Think of the 2000# as the WLL for dynamic forces when blocking big wood out. Know the fall factor of the load, or the cycles to failure will get you after a wile.

Everyone who has used it has picked out much heavier loads.

As you work with it you learn to use different ropes, high streach for dynamic loads, low streach for gentle picks.

Backing up a rig point is allways a good idea, one way you can do this is to use several blocks in the tree so you are distibuting the load between stems.


----------



## John Paul Sanborn (Dec 26, 2006)

(WLL) said:


> if you try to lift more than tool can handle the rope just sits there while the tool spins ...



When this happens, try loosening up the coil around the winch drum so that it will push up onto the back slope. this way you can usually get an extra wrap or two in to give the needed friction.
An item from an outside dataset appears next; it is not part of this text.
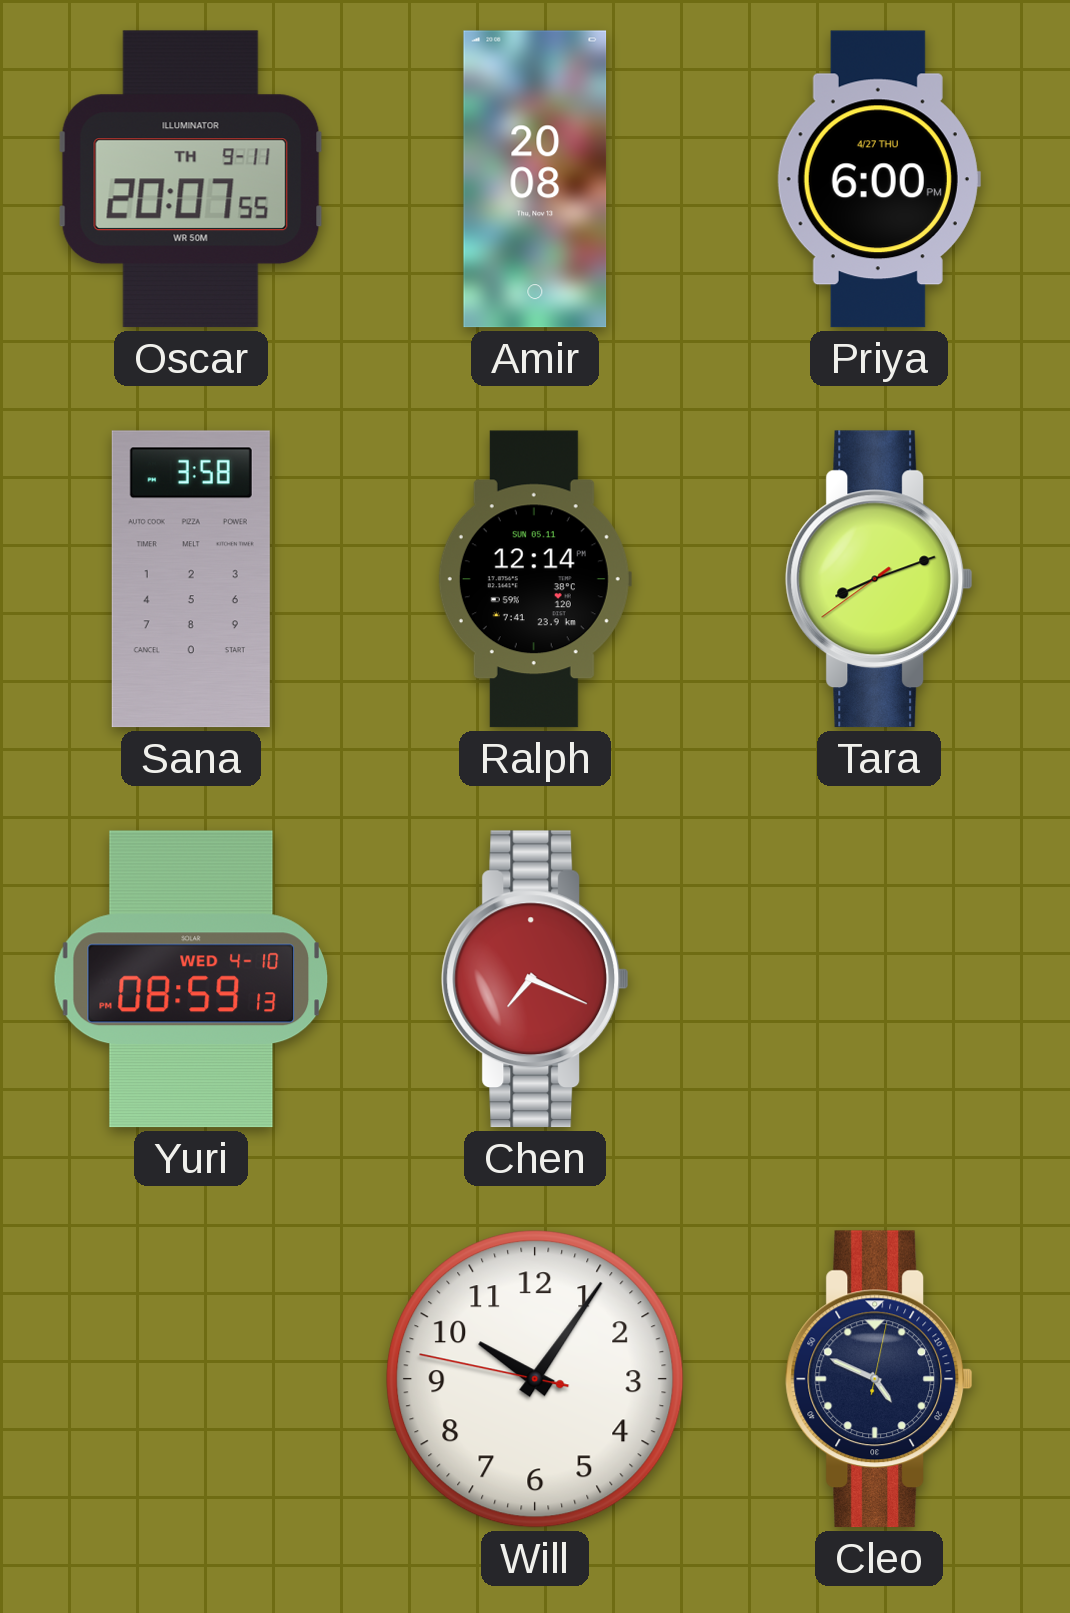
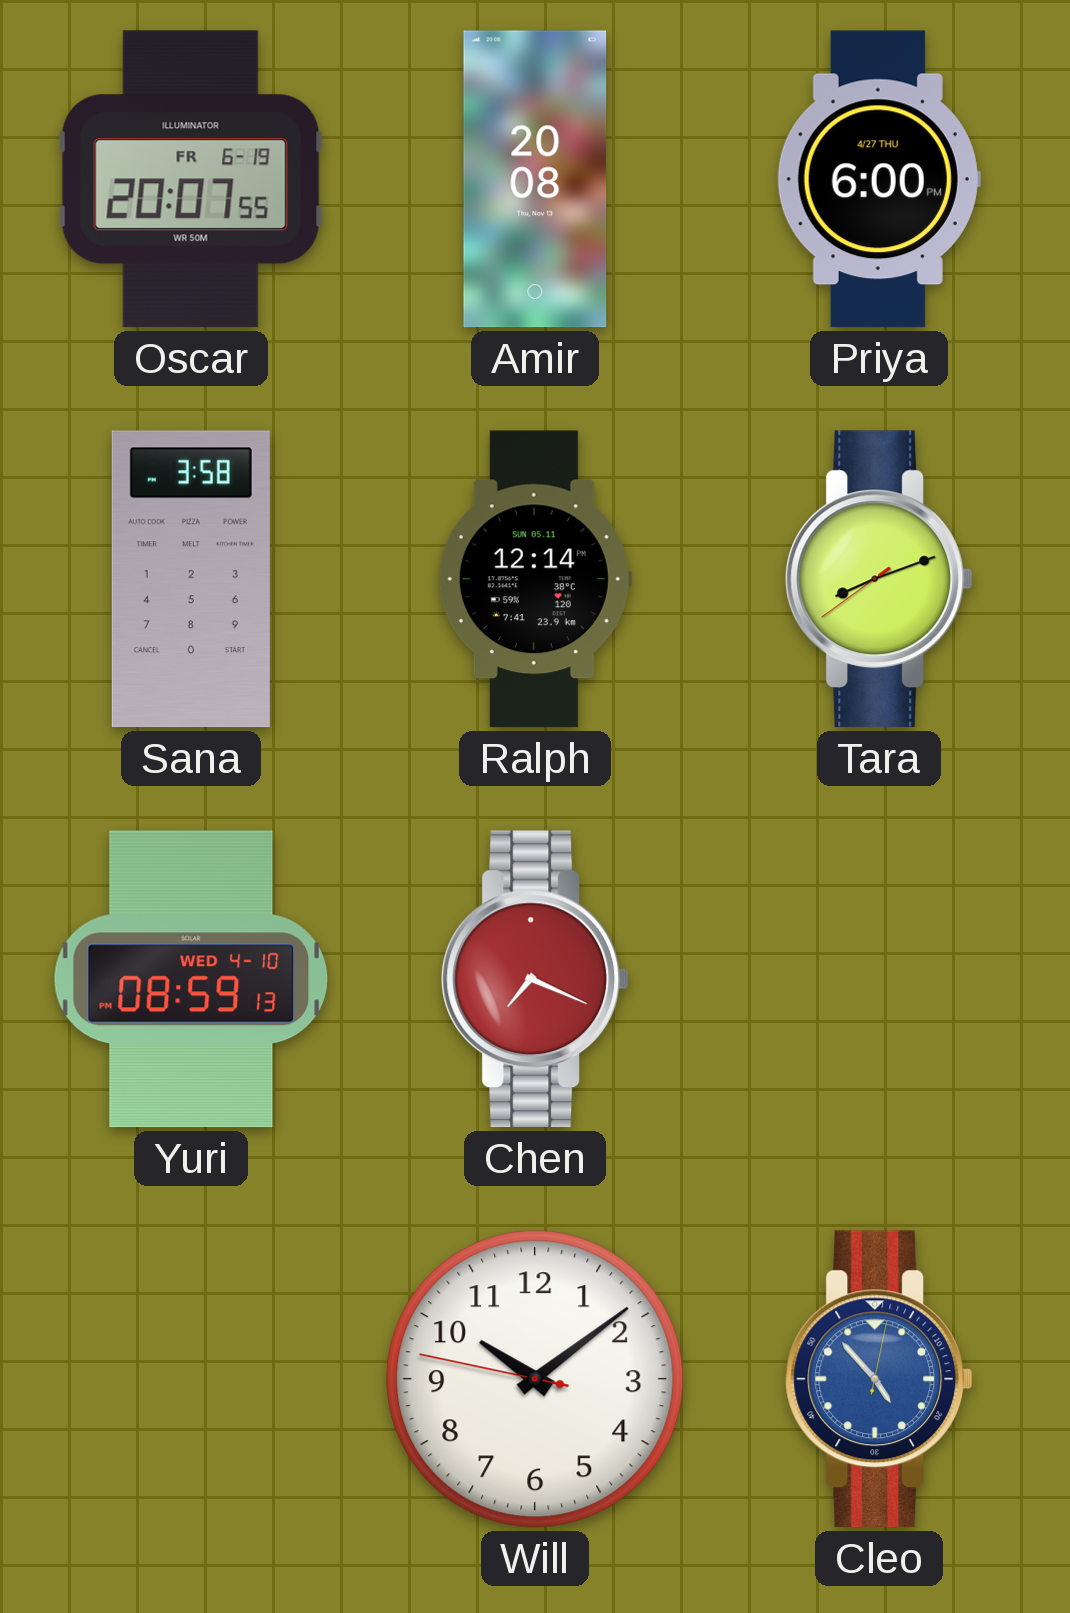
Oscar date: TH 9-11 -> FR 6-19
Will: 10:05 -> 10:08
Cleo: 4:49 -> 4:53
Cleo dial: navy -> blue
On the off occasion where you've mistaken the estimated load, having a third man hold the rope to tail it will usually help get things started.


----------



## Kneejerk Bombas (Dec 26, 2006)

Nobody knows the line pull this tool will generate? 
There was a promotinal picture that showed a pick up truck with the back end up in the air, so I'd guess it could lift at least 800 or a 1000 pounds. I never saw the one lifting a whole truck, I'd like to know how they did that.


----------



## John Paul Sanborn (Dec 26, 2006)

Mike Maas said:


> so I'd guess it could lift at least 800 or a 1000 pounds.
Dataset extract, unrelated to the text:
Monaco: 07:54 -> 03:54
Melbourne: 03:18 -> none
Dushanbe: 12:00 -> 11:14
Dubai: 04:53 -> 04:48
I've read somewhere that an average person can move 75% of their weight standing. So 200# person =150.

With 12:1 MA that would be 1800# optimal output.

IF you have a high tie on a leader that you are hinging up, you will not put the whole load onto the system untill the load comes off the hinge. So system output is only one concideration you need to make when operating the winch (I know you know, I just needed to bring it upopcorn: ).


----------



## Kneejerk Bombas (Dec 26, 2006)

John Paul Sanborn said:


> I've read somewhere that an average person can move 75% of their weight standing. So 200# person =150.


That applys to pulling on a rope, turning a crank may be higher or lower, I dunno.


----------



## JTinaTree (Dec 26, 2006)

John Paul Sanborn said:


> The reduction gear is 12:1, the lever of the handles adds the further MA to get the 44:1.
> 
> If you do a lot of removals, the visor is a very good investment. If you have a high torque drill and do a lot of city work, then the drill adaptor is very handy for lifting long limbs and forwarding brush up slopes.
> 
> ...



I wondered how they got the 44:1 in some of the ads for the GRCS.. So they fiqured in the length of the handle. The newer winches are supposed to have a rough surface for the drum to keep the rope from slipping. And Sherrills claims the new winch also has more power in there 06 catolog, I would like to know if they went with a different model Harken for 06/07? Anyway can't wait to buy one and see for myself it's capabilities.


----------



## coydog (Dec 26, 2006)

(WLL) said:


> i have 3 of these and would not give up for any reason   i sleep with this thing lol


you own 3 grcs?


----------



## JTinaTree (Dec 26, 2006)

coydog said:


> you own 3 grcs?



I thought the same thing that's almost 10 grand in grcs's. We know who is making the money on this site..


----------



## Kneejerk Bombas (Dec 26, 2006)

JTinaTree said:


> The newer winches are supposed to have a rough surface for the drum to keep the rope from slipping.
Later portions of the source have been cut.